Brokers tend to claim that either insurance regulations or their own agency rules forbid them from being compensated other than on commission, yet, if pressed, they will admit that the percentage of commission is as negotiable as the policy's coverage and terms. And, so long as you, the insurance buyer are savvy enough, performed work and the price that broker actually charges you prior to and during the policy year is entirely negotiable as well.
A Brokerage Service Agreement can include the following points, which will help you proactively manage the broker's activities:
• You can interview, in advance, the broker's personnel to be assigned to your account and identify them in the Agreement, which allows you to assure their level of expertise and hourly rates match your needs.
• You can set specific time-lines and schedules for what the broker is expected to accomplish.
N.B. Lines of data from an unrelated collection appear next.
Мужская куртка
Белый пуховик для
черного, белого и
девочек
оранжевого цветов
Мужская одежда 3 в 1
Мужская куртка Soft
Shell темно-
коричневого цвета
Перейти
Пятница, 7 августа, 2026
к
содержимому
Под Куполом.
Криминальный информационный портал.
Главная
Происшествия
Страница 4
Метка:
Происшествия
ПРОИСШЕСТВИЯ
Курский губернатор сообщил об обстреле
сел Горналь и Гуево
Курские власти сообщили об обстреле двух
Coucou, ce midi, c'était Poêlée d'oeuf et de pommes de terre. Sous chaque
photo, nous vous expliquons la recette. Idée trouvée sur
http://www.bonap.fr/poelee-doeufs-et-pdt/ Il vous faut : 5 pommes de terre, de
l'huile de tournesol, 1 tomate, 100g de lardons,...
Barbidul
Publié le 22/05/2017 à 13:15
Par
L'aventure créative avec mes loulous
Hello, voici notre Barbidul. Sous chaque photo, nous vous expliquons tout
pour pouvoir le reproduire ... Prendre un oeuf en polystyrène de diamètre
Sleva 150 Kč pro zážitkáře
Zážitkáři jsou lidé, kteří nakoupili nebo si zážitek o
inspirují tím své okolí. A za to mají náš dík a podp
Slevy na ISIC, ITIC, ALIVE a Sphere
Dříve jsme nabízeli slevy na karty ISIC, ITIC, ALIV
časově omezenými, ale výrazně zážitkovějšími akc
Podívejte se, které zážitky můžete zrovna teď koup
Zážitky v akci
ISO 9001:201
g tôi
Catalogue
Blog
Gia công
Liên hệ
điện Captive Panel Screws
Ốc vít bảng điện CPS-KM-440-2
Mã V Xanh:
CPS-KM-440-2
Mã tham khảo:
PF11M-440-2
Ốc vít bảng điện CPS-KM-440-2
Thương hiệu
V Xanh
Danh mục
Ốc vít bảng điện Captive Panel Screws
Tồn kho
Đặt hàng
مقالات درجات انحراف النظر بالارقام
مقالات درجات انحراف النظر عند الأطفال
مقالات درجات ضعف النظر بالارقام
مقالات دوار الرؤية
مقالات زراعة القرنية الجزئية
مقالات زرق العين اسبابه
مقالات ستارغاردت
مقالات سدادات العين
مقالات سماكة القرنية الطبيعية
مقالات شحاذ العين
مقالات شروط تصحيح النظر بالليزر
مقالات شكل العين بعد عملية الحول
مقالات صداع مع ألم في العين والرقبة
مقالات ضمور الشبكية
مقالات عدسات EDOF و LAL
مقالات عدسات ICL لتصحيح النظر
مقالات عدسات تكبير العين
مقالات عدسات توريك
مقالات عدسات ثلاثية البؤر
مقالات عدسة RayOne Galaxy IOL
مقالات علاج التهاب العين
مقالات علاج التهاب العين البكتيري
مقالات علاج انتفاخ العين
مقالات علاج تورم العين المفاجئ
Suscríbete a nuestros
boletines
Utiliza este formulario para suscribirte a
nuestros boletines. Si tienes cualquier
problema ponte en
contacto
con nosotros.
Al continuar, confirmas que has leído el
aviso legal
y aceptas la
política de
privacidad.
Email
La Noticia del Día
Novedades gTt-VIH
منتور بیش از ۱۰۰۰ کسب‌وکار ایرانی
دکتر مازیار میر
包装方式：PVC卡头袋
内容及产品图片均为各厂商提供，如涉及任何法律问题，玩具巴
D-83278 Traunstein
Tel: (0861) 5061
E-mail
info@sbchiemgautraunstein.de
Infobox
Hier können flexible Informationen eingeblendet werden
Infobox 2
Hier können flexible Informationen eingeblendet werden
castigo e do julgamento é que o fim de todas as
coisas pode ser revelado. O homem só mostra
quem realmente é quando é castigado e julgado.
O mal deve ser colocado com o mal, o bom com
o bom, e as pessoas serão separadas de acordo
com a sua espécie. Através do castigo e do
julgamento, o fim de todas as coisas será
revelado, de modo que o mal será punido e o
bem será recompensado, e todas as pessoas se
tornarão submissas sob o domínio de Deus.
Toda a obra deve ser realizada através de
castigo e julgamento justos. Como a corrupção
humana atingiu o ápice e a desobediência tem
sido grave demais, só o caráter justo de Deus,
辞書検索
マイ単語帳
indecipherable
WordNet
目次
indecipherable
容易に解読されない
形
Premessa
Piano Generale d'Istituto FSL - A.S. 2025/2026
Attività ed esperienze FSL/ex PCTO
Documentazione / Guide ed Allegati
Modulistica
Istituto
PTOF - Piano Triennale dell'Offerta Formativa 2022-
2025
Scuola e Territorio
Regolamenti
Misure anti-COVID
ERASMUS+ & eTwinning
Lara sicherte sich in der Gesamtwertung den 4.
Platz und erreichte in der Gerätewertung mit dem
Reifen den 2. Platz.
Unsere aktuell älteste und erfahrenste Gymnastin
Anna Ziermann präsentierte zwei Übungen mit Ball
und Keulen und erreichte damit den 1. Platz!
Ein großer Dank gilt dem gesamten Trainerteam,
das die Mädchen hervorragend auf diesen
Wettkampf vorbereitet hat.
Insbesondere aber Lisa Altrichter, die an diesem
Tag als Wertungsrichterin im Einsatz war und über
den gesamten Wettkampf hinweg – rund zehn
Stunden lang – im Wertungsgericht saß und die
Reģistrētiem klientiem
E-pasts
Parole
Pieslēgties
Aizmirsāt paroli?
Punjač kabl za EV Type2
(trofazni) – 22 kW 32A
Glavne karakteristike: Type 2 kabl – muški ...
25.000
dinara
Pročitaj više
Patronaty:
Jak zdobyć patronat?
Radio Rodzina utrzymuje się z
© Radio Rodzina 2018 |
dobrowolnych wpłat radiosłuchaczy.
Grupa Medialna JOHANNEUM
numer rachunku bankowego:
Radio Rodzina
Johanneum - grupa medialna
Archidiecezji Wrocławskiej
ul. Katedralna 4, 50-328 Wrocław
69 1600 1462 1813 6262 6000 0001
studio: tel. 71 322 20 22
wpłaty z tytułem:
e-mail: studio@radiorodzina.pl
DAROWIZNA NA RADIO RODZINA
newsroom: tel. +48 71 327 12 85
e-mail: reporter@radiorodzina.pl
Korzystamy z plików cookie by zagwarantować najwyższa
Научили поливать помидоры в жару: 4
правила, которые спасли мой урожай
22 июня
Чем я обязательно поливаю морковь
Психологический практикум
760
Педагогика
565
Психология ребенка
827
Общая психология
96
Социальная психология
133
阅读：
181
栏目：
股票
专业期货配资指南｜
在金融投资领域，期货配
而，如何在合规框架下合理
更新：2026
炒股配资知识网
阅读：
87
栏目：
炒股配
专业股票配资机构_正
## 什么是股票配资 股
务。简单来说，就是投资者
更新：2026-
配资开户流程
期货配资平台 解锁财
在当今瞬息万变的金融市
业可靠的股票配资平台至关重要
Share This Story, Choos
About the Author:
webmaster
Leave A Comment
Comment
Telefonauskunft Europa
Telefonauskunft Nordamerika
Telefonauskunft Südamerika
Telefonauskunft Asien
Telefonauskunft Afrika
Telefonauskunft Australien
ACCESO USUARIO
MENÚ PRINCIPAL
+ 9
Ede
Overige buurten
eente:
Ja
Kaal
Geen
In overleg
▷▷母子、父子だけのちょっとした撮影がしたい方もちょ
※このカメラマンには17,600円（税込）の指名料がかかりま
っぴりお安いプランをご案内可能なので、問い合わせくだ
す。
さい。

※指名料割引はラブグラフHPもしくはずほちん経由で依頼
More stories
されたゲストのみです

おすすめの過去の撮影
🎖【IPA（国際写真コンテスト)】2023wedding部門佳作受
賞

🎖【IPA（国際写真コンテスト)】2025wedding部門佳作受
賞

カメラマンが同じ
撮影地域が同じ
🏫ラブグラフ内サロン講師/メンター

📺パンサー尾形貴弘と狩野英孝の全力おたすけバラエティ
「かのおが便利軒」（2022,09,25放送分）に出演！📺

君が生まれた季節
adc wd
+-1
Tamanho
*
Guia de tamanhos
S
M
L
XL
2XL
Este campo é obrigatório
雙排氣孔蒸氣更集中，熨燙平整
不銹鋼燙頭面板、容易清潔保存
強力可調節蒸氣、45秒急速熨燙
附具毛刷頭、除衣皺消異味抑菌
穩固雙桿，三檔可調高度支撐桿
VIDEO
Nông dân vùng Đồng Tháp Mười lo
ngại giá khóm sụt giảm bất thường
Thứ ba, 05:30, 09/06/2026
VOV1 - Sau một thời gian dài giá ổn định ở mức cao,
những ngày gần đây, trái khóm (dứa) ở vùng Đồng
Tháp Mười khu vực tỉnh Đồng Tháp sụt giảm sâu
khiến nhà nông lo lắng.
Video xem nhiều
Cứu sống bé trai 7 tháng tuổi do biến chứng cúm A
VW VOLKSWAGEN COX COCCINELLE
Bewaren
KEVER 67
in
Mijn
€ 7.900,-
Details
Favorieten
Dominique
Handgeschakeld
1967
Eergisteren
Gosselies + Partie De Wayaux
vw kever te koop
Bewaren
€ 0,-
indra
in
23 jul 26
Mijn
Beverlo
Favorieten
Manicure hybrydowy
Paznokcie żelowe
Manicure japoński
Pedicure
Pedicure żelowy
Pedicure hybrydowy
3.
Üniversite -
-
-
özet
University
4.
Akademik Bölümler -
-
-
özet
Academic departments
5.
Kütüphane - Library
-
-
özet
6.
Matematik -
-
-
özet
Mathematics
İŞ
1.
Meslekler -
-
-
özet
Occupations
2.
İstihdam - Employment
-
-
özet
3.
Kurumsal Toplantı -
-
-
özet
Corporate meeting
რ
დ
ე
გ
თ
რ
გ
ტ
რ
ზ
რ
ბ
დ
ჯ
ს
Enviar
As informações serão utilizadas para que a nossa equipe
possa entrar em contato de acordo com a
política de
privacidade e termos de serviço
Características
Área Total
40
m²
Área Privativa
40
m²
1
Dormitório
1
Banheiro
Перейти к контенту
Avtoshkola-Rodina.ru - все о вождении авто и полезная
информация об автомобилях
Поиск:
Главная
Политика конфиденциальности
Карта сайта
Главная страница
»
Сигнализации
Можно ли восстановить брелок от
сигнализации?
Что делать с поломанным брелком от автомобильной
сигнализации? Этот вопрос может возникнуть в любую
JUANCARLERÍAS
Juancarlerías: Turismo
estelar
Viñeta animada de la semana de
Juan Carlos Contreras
For example, the Insured may set specific dates by which the renewal strategy and proposals are to be presented, when and how frequently claims are to be reviewed, what loss control services (such as inspection of specific locations) are to be provided by the broker (or by the carrier), etc.
• Check those Policies! We have found that brokers often do not review insurance policies to assure they comply with the terms agreed upon when the insurance coverage lines were bound. By requiring the broker in the Agreement to audit the policies within a specific time frame after the policies are received, and to follow up with the carriers to ensure that correction endorsements are obtained, you can rest assured that the policies are complete and accurate.

• Make the Broker Responsible for His Acts (and Errors!) The Agreement can require the broker to carry and disclose its errors and omissions insurance with stated limits, which would put teeth into your ability to hold the broker to deliver the services contracted, and at the level promised. The agreement can even incorporate other monetary incentives/penalties for the broker achieving/failing to achieve the desired level of performance.
• Confidentiality of Sensitive Information. Very often, you may be required to share with the broker confidential non-public information, such as merger and acquisition plans, product introductions, projected revenues and earnings, ongoing litigation, etc. Disclosure to the public or unauthorized use of such information could have dramatic, negative consequences to you, the Insured. The Agreement can identify how such information is to be handled, be it at the broker's office or when transmitting to the insurance carriers involved, as well as including a confidentiality clause.
• Have the Broker Account for Your Money! Many policyholders remit their premiums to the broker rather than the insurance company directly. If there is delay or mismanagement by the broker, you may find, a little too late, that your brokers have not transmitted the premium in time resulting in cancellation/ non-availability of coverage, or have totally misappropriated your remittance. By incorporating a provision in the Agreement permitting you to audit the broker's accounts and records, and requiring the broker to preserve all pertinent records, you can ensure that the funds flowing through the broker on your account are all properly remitted and accounted.
• Other provisions can be incorporated into the Brokerage Service Agreement, such as establishing specific intervals at which the insurance coverage is to be marketed, the time frame for receipt of your policy, how often you should expect updates from the broker on the insurance marketplace, or provision of updated claims information even after the termination of the brokerage relationship.
A Brokerage Service Agreement should be an important component of your risk management plan by identifying your expectations of the broker, and imposing a contractual duty on the broker to provide those services. It provides you with the knowledge of exactly what you are getting for your money. Although you may encounter resistance from your broker when asking him to sign such an Agreement, he is no different from any contractor providing services to you, and there is no reason why the expectations and compensation should not be reduced to writing. Your concern should be on the benefits of having the Agreement, not on the broker's reaction. Ultimately, both the broker and you, the Insured, are better off being party to a well-drafted written Brokerage Service Agreement.